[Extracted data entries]
BEGIN

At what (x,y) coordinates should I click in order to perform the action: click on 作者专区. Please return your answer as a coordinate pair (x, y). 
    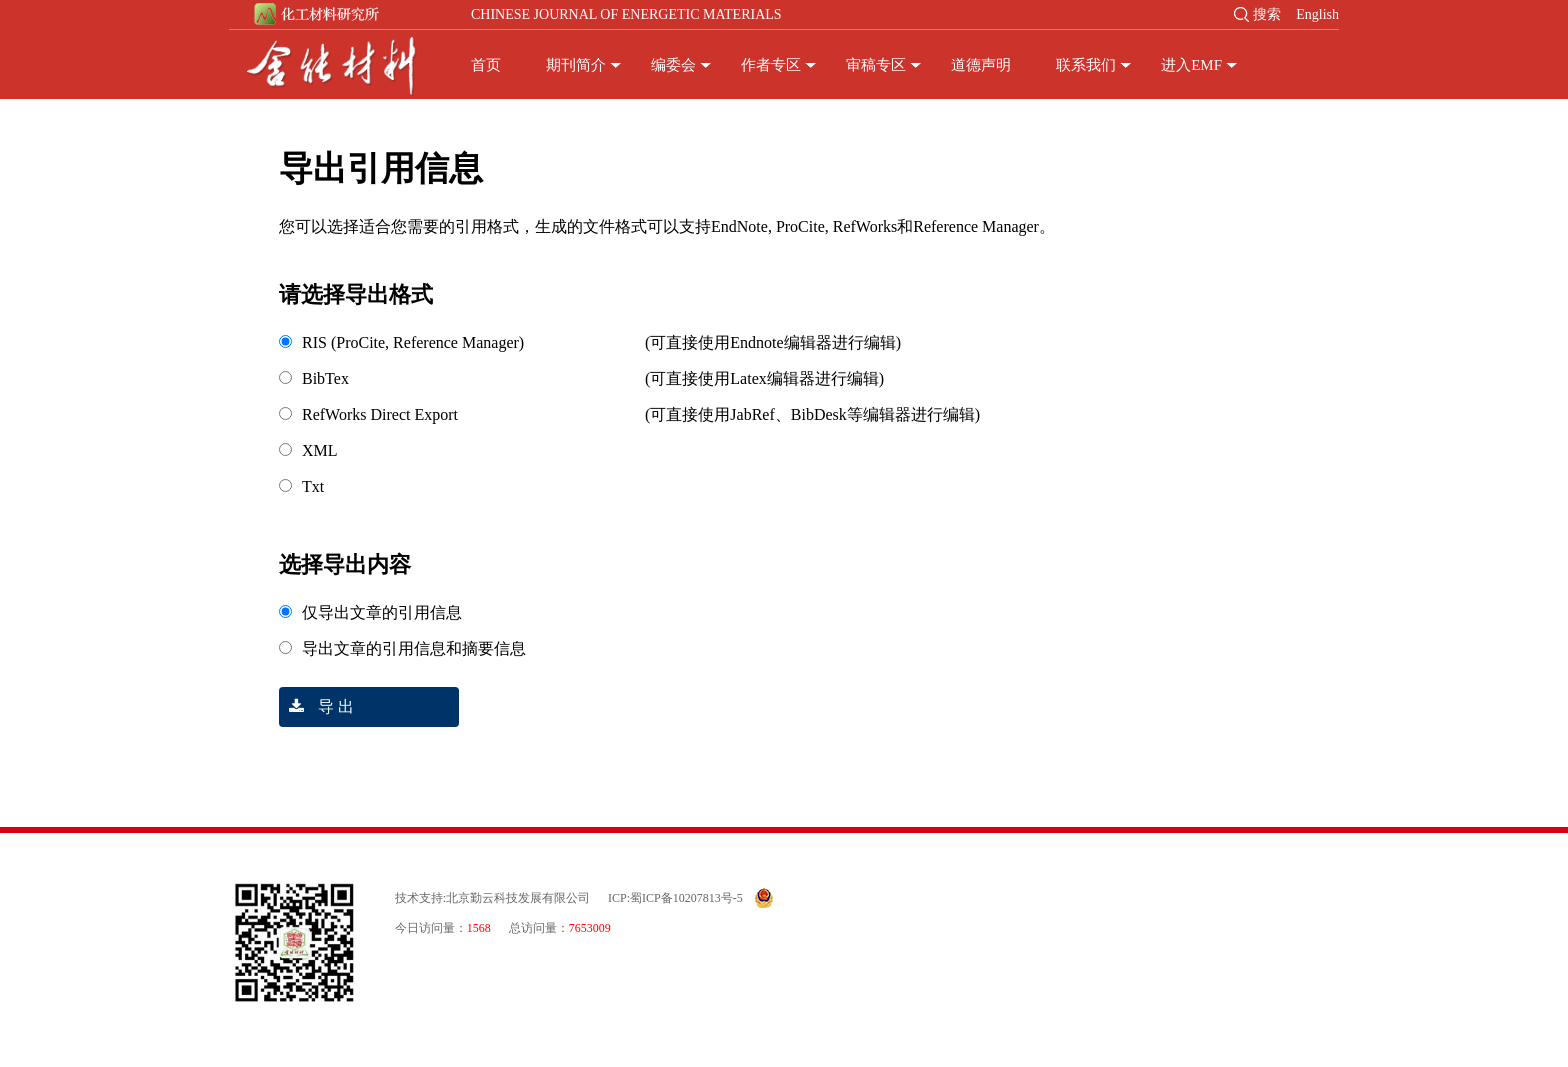
    Looking at the image, I should click on (771, 65).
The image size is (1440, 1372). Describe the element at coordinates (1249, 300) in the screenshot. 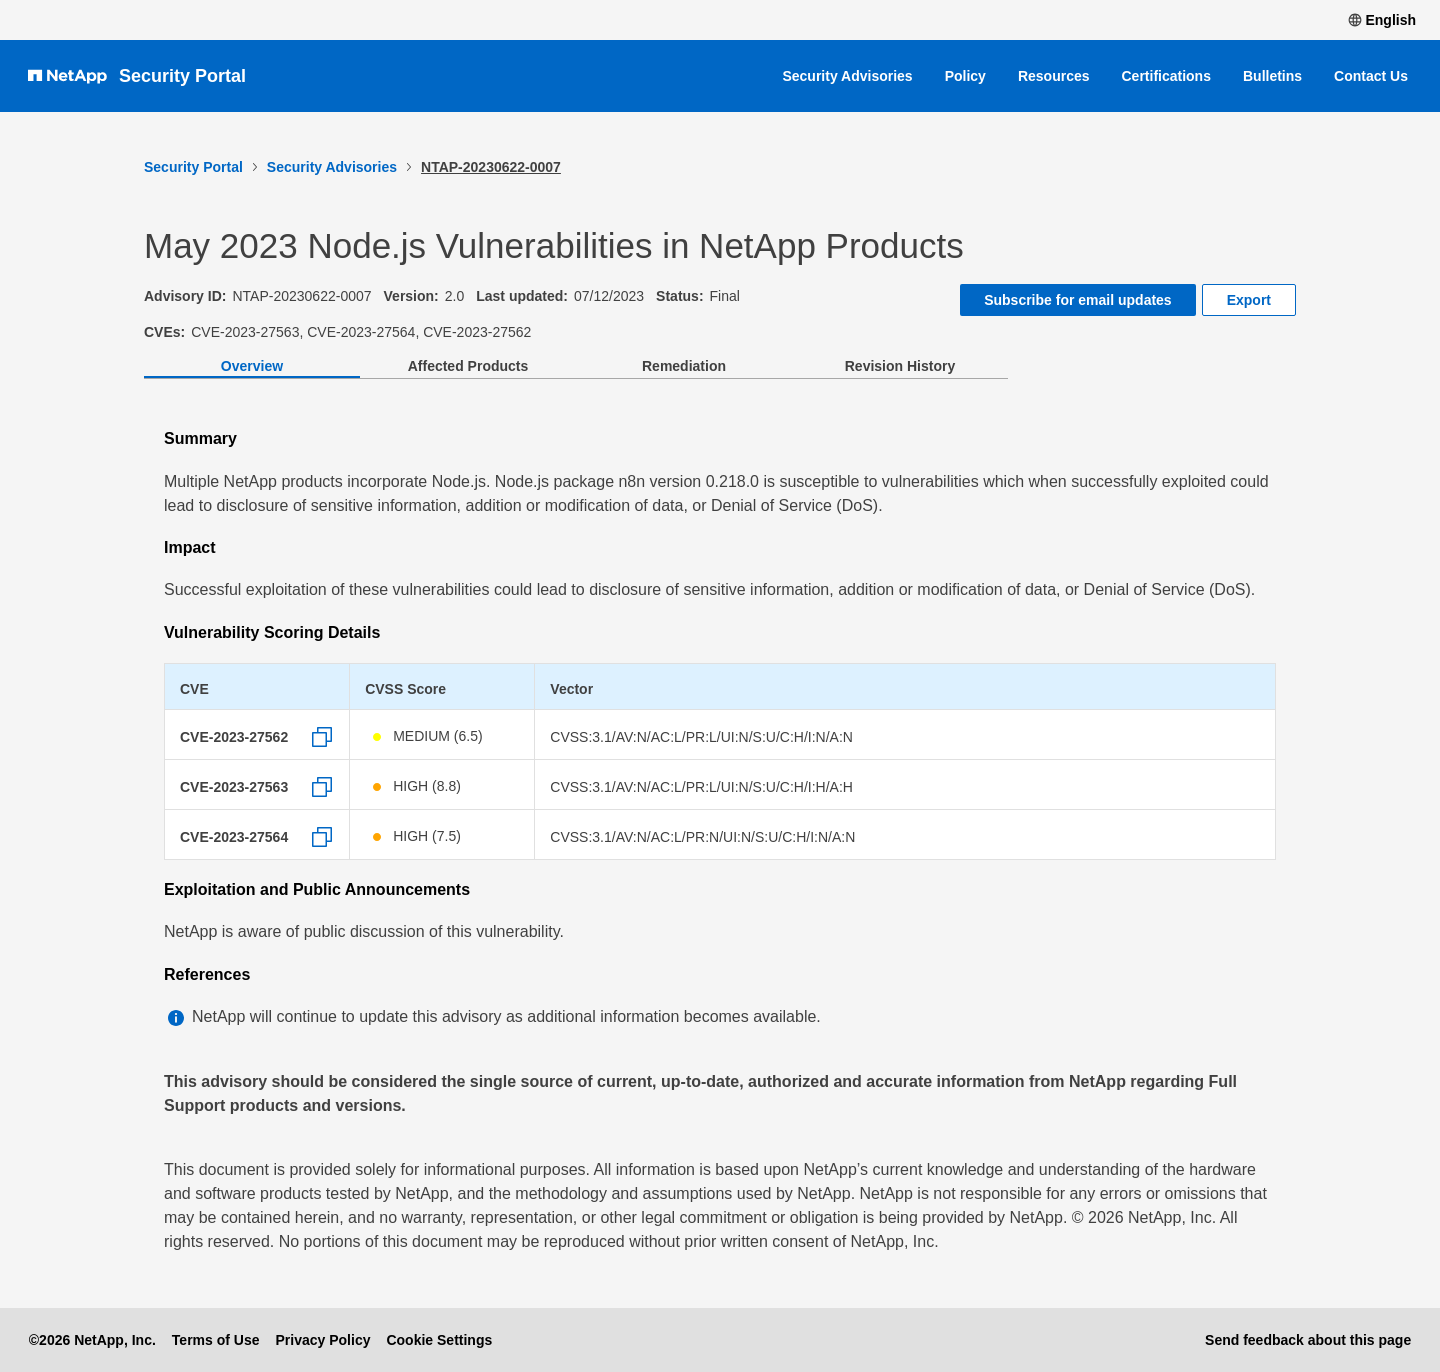

I see `Export` at that location.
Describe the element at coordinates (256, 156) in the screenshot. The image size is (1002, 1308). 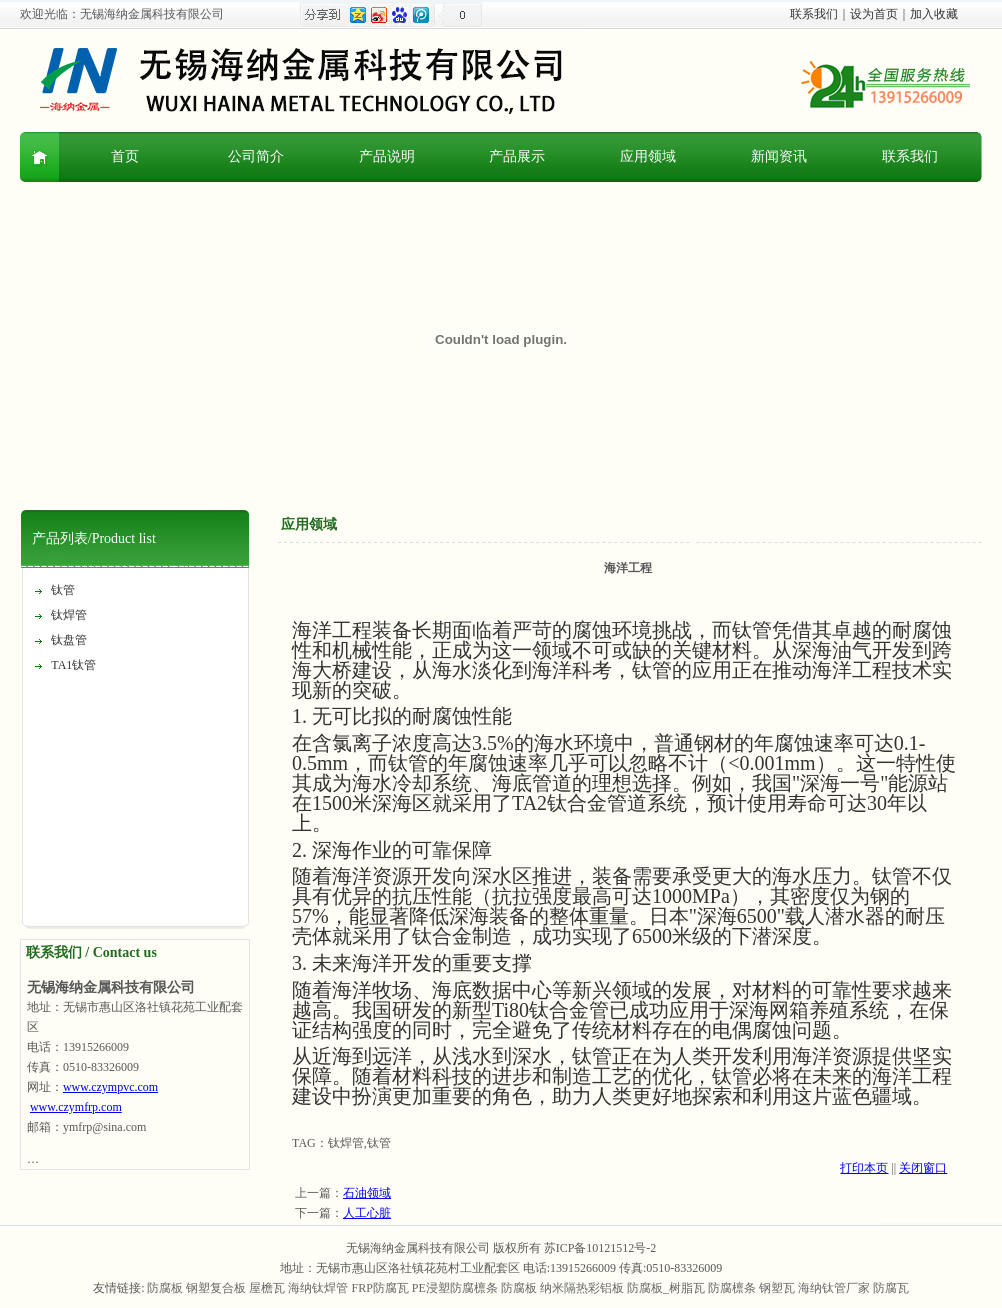
I see `公司简介` at that location.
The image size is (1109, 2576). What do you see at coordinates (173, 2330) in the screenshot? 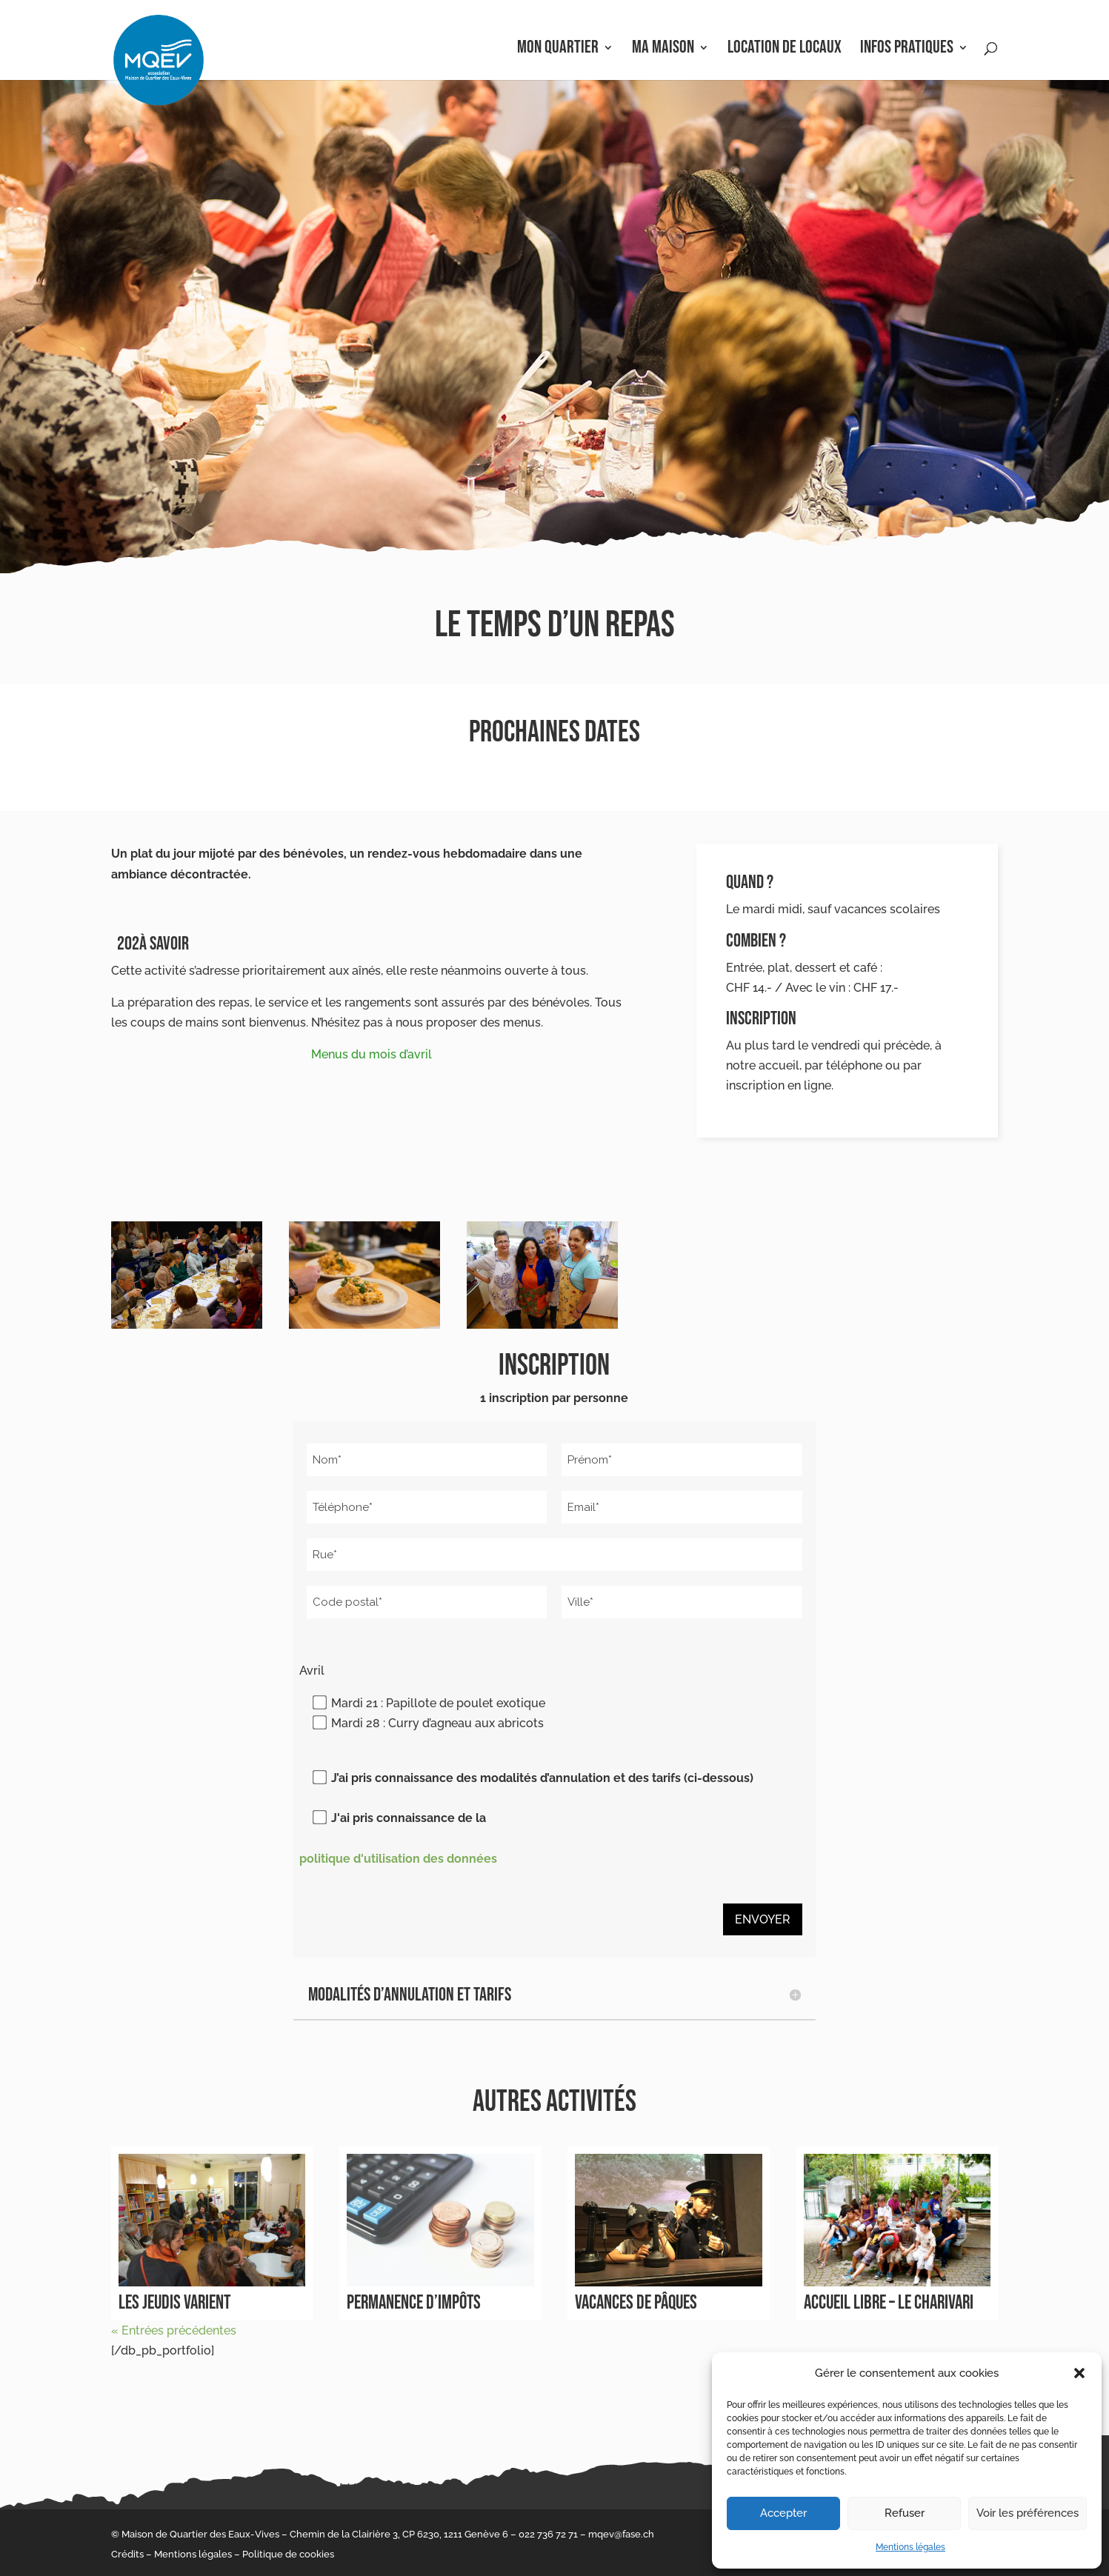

END

→ **Assignment**
No pictures belong in the output. Restate word for word only the lines from the one containing "Describe the element at coordinates (256, 156)" to the end of the entries above.

→ **Response**
Describe the element at coordinates (256, 156) in the screenshot. The image size is (1002, 1308). 
I see `公司简介` at that location.
The image size is (1109, 2576). What do you see at coordinates (173, 2330) in the screenshot? 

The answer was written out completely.